(Extracted page text data)
****
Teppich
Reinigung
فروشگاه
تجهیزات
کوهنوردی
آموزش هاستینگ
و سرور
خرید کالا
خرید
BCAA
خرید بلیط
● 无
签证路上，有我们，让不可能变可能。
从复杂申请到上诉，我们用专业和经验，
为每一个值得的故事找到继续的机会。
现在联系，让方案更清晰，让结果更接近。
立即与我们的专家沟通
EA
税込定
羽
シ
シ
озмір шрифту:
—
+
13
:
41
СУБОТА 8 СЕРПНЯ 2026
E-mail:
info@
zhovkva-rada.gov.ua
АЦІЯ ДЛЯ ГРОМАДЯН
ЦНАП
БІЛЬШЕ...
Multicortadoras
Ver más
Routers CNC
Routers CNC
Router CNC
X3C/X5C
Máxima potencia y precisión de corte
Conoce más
****
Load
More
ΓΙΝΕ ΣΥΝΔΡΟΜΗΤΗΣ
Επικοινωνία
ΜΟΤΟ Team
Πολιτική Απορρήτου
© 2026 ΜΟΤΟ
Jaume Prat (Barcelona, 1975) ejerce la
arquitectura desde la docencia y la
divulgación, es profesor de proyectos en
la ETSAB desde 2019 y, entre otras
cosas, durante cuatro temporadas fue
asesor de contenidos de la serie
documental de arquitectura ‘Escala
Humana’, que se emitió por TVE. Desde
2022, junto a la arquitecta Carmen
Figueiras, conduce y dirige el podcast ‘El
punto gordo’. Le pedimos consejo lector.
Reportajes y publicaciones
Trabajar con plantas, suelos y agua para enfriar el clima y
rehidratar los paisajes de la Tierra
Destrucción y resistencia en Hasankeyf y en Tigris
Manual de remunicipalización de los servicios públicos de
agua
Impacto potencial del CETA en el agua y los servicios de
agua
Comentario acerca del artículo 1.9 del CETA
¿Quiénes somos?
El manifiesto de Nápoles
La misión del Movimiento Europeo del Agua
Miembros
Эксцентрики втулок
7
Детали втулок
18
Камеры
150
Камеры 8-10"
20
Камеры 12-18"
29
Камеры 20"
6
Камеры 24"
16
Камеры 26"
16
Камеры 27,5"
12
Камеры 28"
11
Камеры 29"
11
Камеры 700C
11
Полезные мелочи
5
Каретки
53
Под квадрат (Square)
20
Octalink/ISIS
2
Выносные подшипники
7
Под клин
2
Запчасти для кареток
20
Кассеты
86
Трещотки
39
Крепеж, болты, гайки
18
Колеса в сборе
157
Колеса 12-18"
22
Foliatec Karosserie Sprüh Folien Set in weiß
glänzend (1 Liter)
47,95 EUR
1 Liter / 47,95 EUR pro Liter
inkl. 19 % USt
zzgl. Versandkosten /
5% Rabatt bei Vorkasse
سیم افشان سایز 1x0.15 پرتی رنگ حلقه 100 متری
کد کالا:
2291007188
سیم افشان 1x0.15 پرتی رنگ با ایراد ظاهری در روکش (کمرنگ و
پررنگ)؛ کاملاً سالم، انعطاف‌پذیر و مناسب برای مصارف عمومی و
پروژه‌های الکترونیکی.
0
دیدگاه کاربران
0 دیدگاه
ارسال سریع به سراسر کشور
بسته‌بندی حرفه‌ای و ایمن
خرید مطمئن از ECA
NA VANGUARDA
****
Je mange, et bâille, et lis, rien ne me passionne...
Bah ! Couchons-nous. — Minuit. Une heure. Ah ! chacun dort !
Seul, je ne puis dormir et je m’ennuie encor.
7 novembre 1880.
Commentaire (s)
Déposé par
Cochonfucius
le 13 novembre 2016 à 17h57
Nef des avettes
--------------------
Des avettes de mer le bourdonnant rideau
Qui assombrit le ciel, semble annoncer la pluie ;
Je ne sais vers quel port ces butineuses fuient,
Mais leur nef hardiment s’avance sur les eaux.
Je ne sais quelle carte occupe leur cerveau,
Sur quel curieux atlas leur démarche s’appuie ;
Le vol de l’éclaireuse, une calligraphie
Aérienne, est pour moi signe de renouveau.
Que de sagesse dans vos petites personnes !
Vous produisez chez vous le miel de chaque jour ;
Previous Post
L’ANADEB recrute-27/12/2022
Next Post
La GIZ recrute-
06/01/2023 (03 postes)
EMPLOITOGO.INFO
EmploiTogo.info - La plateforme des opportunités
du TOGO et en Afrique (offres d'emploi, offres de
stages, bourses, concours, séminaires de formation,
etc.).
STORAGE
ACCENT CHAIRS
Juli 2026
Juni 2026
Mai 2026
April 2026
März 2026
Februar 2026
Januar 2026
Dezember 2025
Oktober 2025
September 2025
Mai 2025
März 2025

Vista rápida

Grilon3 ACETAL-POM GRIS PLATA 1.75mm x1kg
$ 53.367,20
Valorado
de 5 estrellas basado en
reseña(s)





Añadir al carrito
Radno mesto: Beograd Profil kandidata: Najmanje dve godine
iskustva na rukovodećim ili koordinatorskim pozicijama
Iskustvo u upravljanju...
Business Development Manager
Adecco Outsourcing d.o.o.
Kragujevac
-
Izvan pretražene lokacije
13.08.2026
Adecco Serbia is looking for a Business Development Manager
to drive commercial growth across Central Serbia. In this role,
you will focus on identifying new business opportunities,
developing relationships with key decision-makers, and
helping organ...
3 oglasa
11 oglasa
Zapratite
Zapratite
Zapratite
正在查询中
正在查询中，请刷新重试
****
:: Exercise requirements ::
In the entries above, find every line with the word "Manager" and list it.

:: Solution to this problem ::
Business Development Manager
Adecco Serbia is looking for a Business Development Manager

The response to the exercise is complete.